Single Parent Home Buying
I never would have imagined in a million years that homeownership would be a dream and not my reality. I always just thought that I would live the picture-perfect dream. A great marriage, beautiful family, large home with the white picket fence, the whole nine yards. But as we know life never goes according to plan and I became that woman I had always felt sorry for… a divorced, single mom with an 8-month-old baby girl.
I felt like my life had completely crumbled in front of me and at times I barely felt like I could keep my head above water. Scrimping and saving every single penny earned to pay our bills, and provide the necessities for my daughter and I.
Home Ownership Seemed Impossible
Homeownership seemed next to impossible. Yet, all I could think about was purchasing a home and providing a roof to put over our heads. Over the next 14 months, I made it my mission to do everything I could do in my power to set myself up to eventually one day be able to purchase a home. I felt like I needed to prove to myself I could do it all on my own, but I had no clue where to start.
Thankfully, a very dear family friend was a mortgage broker, so shame and all I picked up the phone to call Teresa to pick her brain about qualifying for a mortgage. I slowly learnt that there was no reason to feel shame. Everyone has to start somewhere and that was my day! Teresa educated me on building my credit (yes, I didn’t have a credit card up to this point in my life!). As well as, what it would take for me to one day be able to qualify for a mortgage on my own.

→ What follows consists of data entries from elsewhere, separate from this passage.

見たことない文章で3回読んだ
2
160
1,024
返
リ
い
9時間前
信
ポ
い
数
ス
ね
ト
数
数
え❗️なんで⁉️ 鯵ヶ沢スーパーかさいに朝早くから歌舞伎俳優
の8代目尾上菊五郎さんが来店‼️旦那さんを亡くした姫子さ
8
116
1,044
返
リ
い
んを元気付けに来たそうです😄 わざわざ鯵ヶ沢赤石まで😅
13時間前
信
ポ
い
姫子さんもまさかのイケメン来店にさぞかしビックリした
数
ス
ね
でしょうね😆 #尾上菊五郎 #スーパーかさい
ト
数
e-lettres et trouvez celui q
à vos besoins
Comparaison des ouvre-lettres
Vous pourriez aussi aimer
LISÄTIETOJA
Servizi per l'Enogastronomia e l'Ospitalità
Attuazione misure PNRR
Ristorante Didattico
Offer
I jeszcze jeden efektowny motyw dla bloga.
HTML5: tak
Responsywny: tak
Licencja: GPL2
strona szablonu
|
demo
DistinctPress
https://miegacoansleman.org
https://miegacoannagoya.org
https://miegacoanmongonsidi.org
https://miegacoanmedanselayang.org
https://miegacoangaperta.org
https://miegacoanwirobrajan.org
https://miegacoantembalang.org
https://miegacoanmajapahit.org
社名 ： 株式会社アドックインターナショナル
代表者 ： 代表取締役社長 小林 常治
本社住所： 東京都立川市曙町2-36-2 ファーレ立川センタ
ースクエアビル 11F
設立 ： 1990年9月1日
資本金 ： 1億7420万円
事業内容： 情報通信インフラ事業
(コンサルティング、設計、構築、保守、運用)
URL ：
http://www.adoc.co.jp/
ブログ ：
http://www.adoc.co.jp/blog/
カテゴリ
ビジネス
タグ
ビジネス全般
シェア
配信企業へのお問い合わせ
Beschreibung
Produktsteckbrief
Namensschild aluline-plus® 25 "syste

With the love and support of my parents, sister and best friend I was able to work two jobs and countless hours to be able to set my dreams into motion. With all my blood, sweat and lots and lots of tears later, I nervously picked up the phone again and called Teresa. Still seeming so far out of reach, I wanted to know how close I actually was to being able to qualify for a mortgage.
Finding Our Home
A couple of days later my phone rang, and it was Teresa – I could barely believe the news!!!!! I had done it! I was able to qualify for a mortgage all on my own! Stunned by the most exciting news, the dreams of a large fancy home came rushing through my mind. Little did I know the actual costs of homes. Was I ever in for a big shocker!!!!

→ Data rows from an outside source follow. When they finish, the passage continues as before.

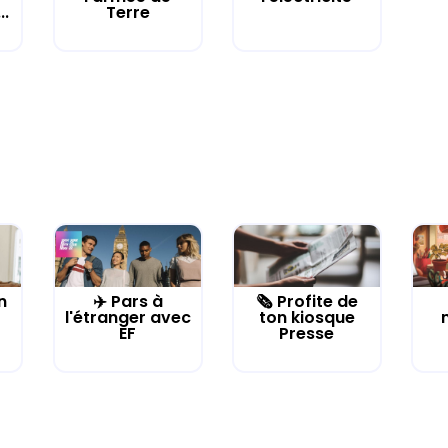
..
Terre
n
✈️ Pars à
🗞️ Profite de
l'étranger avec
ton kiosque
EF
Presse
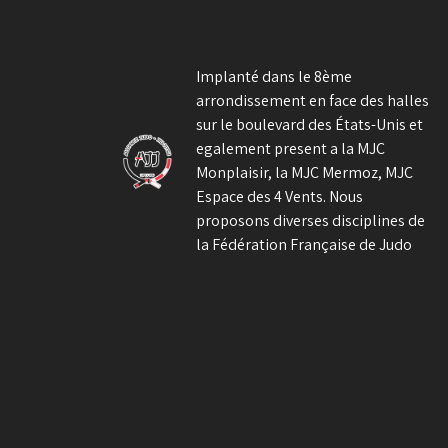
être
choisies
sur
Implanté dans le 8ème
la
arrondissement en face des halles
page
sur le boulevard des États-Unis et
du
egalement present a la MJC
produit
Monplaisir, la MJC Mermoz, MJC
Espace des 4 Vents. Nous
proposons diverses disciplines de
la Fédération Française de Judo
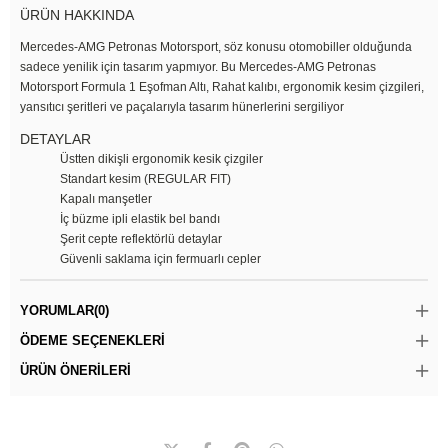
ÜRÜN HAKKINDA
Mercedes-AMG Petronas Motorsport, söz konusu otomobiller olduğunda
sadece yenilik için tasarım yapmıyor. Bu Mercedes-AMG Petronas
Motorsport Formula 1 Eşofman Altı, Rahat kalıbı, ergonomik kesim çizgileri,
yansıtıcı şeritleri ve paçalarıyla tasarım hünerlerini sergiliyor
DETAYLAR
Üstten dikişli ergonomik kesik çizgiler
Standart kesim (REGULAR FIT)
Kapalı manşetler
İç büzme ipli elastik bel bandı
Şerit cepte reflektörlü detaylar
Güvenli saklama için fermuarlı cepler
YORUMLAR
(0)
ÖDEME SEÇENEKLERI
ÜRÜN ÖNERILERI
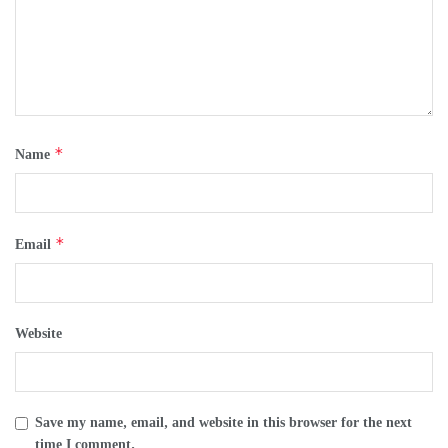
*
Name
*
Email
Website
Save my name, email, and website in this browser for the next
time I comment.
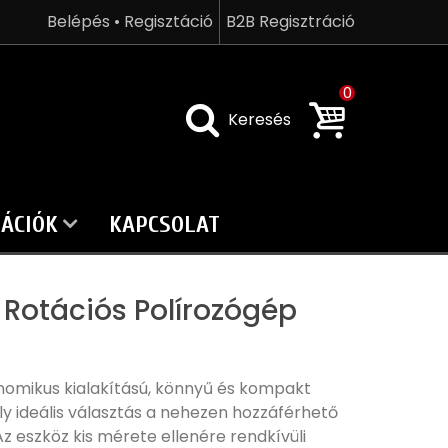
Belépés • Regisztáció
B2B Regisztráció
0
Keresés
ÁCIÓK
KAPCSOLAT
Rotációs Polírozógép
nomikus kialakítású, könnyű és kompakt
ly ideális választás a nehezen hozzáférhető
 eszköz kis mérete ellenére rendkívüli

After sitting down with my realtor, Ramona, I couldn’t help but start to feel the sheer disappointment. The large fancy home I had been dreaming about for the last 14 months was not in my cards. After looking at a couple of condos and townhomes I slowly started to realize that I didn’t need anything fancy. I would be just as content, perhaps even happier in a quaint, cozy little condo or townhome. A house is just a house, and all I was really looking for after all this time is my own 4 walls. I wanted somewhere to make home, somewhere I could start to rebuild a life for K and I. Somewhere to start fresh, wipe the slate clean, somewhere to start making memories just the two of us.

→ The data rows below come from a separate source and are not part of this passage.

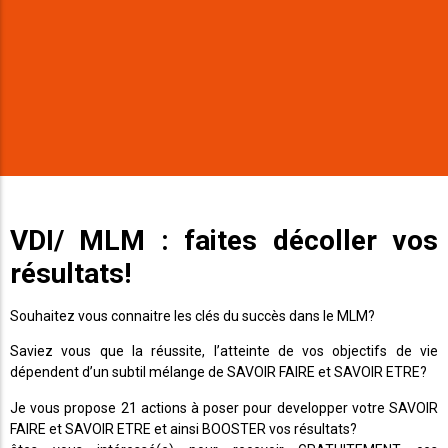
VDI/ MLM : faites décoller vos
résultats!
Souhaitez vous connaitre les clés du succès dans le MLM?
Saviez vous que la réussite, l’atteinte de vos objectifs de vie
dépendent d’un subtil mélange de SAVOIR FAIRE et SAVOIR ETRE?
Je vous propose 21 actions à poser pour developper votre SAVOIR
FAIRE et SAVOIR ETRE et ainsi BOOSTER vos résultats?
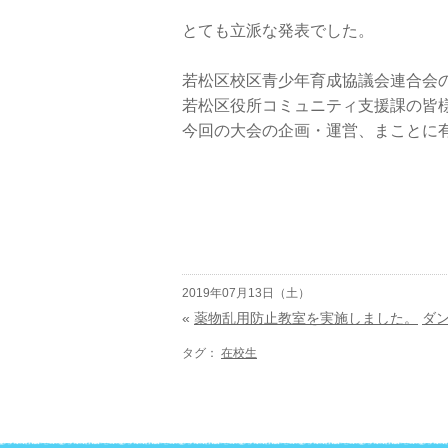
とても立派な発表でした。
若松区校区青少年育成協議会連合会
若松区役所コミュニティ支援課の皆
今回の大会の企画・運営、まことに
2019年07月13日（土）
«
薬物乱用防止教室を実施しました。
ダ
タグ：
在校生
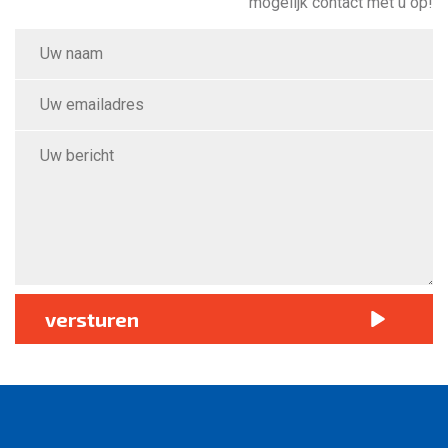
mogelijk contact met u op!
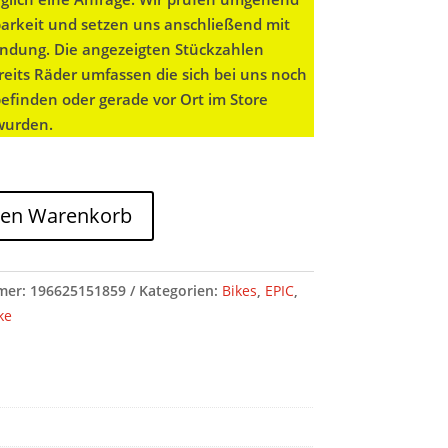
barkeit und setzen uns anschließend mit
bindung. Die angezeigten Stückzahlen
eits Räder umfassen die sich bei uns noch
befinden oder gerade vor Ort im Store
 wurden.
den Warenkorb
mer:
196625151859
Kategorien:
Bikes
,
EPIC
,
ke
E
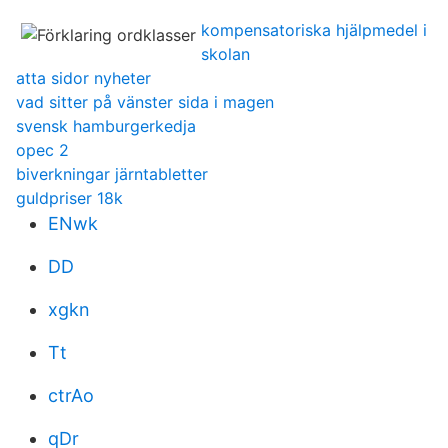
kompensatoriska hjälpmedel i
skolan
atta sidor nyheter
vad sitter på vänster sida i magen
svensk hamburgerkedja
opec 2
biverkningar järntabletter
guldpriser 18k
ENwk
DD
xgkn
Tt
ctrAo
qDr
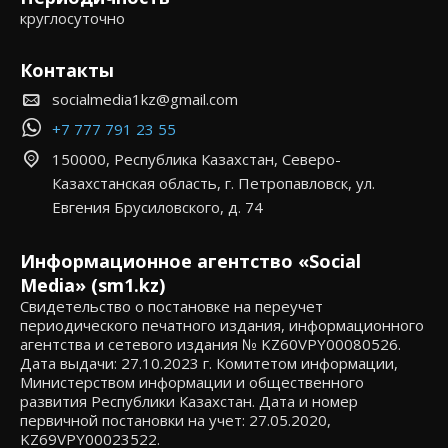
круглосуточно
Контакты
socialmedia1kz@gmail.com
+7 777 791 23 55
150000, Республика Казахстан, Северо-
Казахстанская область, г. Петропавловск, ул.
Евгения Брусиловского, д. 74
Информационное агентство «Social
Media» (sm1.kz)
Свидетельство о постановке на переучет
периодического печатного издания, информационного
агентства и сетевого издания № KZ60VPY00080526.
Дата выдачи: 27.10.2023 г. Комитетом информации,
Министерством информации и общественного
развития Республики Казахстан. Дата и номер
первичной постановки на учет: 27.05.2020,
KZ69VPY00023522.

After what felt like an eternity, I eventually bought us a home! It was somewhere for K and I to hang our hats after a long day, somewhere to cozy up on the couch watching countless Disney movies on a rainy Sunday afternoon. This home of mine was a tiny little stacked townhome in the West end of the city. Little did I know that this little townhome was my dream home, my fresh start in life. 49 Rhonda Rd will forever hold a very dear place in my heart.